According to a 2021 Consumer Report by Alvaria, 45% of consumers surveyed have stopped doing business with at least one organization in the past year due to a poor customer service. Luckily, 35% of those surveyed by Zapier say using automation allows them to provide better customer service and support. 

While there’s many different ways to keep a good relationship with your customers through automation, here’s just a few ideas to get you started:

  • Birthday discounts: If your business involves selling products, then a discount on customer birthdays is a great way to keep them connected and possibly prompt a purchase. If you’re in the service industry, try business anniversary emails to acknowledge customers that have stayed with you for a long time. As long as you’ve captured the right data it’s easy to automate these via an ESP.
  • Contact form replies: When a customer uses a form to get in touch with you, they’re hoping to get a response fast. While you might not be available immediately, having an automated reply that lets customers know their message has been received and how soon they can expect a response will help set a realistic expectation.   
  • Feedback: If you have a booming business, remembering to get feedback from customers and checking in with them can be quite time consuming. Instead, you can automate follow-up messages to customers asking for feedback, referrals or reviews. 

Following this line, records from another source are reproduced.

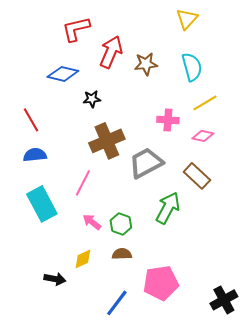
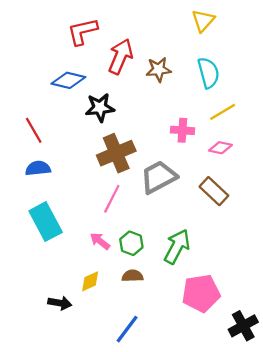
black star: (92, 99) -> (100, 107), size x1.5
pink line: (83, 183) -> (112, 199), moved
green arrow: (168, 208) -> (177, 247), moved
pink pentagon: (161, 283) -> (201, 293), moved

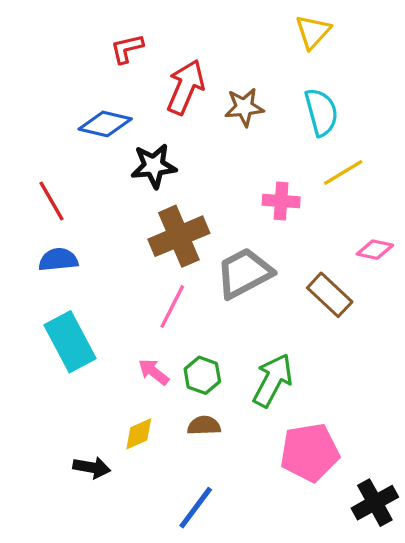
red L-shape: (83, 31) -> (127, 49), size x0.7
pink diamond: (220, 148) -> (375, 250), moved

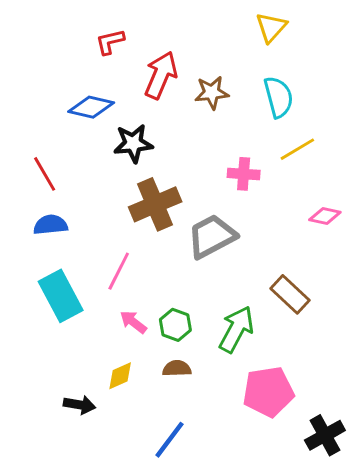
brown rectangle: (330, 295) -> (290, 294), moved
pink line: (172, 307) -> (119, 271), moved

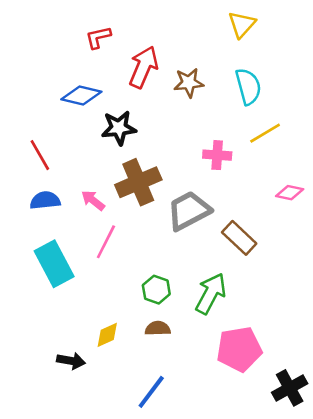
brown rectangle: (290, 294) -> (239, 238), moved
pink arrow: (133, 322) -> (93, 200), moved

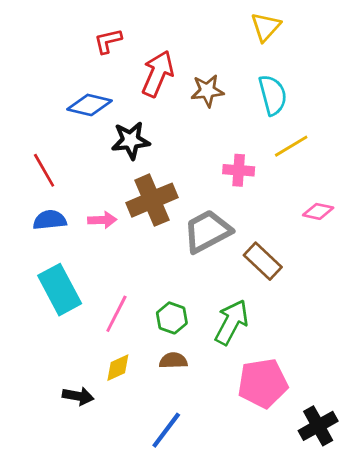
pink arrow: (93, 200) -> (102, 220), turned 140
pink line: (106, 242) -> (116, 314), moved

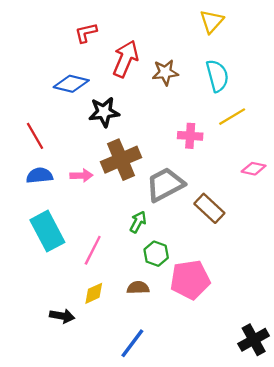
green hexagon: (172, 318) -> (156, 254), moved
green arrow: (232, 322) -> (138, 222), moved, size x0.6
pink pentagon: (263, 383) -> (190, 280), moved

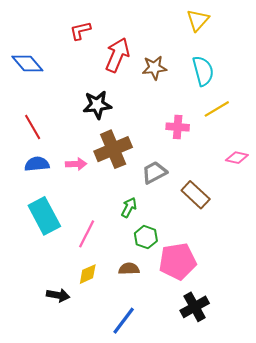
blue diamond: (71, 84) -> (27, 63), moved, turned 36
gray trapezoid: (165, 185) -> (154, 172), size x0.7
black cross: (254, 340) -> (195, 307), moved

How to Implement Automation 

  1. Define goals: Take a look at your needs and where automation can help you the most. Think about what tasks really bog you down each month and prevent you from getting on with the work you want to do. Or consider if there’s something you want to start doing for your business or customers but haven’t had the time to implement yet. Having a clear idea of which tasks you want to take off your plate or actions you want to start taking will guide your search for the right tools. Start small – just choose one area to begin with as even research and implementation of a new tool will take some extra time initially, though it should hopefully save time in the long run.
  2. Research: Once you know what you’re hoping to achieve with automation, it’ll be important to research all the different tools that can help you meet your goals. There’s likely to be several different platforms that can help you, so make a pro and con list for each about what they offer and how they fit into your business needs.
  3. Narrow the list: With so many choices it can be tough to pick the right one. While price is an obvious consideration, there are other factors to consider too. For example, if you have existing software that you rely on, you’ll want to see if any new tools you bring in can integrate with existing technology that you use. Depending on where you are in your business journey, you may also want to consider the scalability of the platform – if you grow, will it be able to grow with you and aid your goals not only in the short term but also in the long term?
  4. Get demos: Once you’ve narrowed down to your top one of two choices request a demo so that you can make sure it seems easy an intuitive for you to use. This could be the make it or break it moment for one of your choices if you don’t enjoy the user interface.

Working smarter

While you certainly don’t need automation to run your business, 63% of workers say using automation has helped them fight work burnout. Using tech to your advantage can help you work smarter, not harder and free up a little more me time.

All links are checked and valid at time of publishing, 15 June 2022.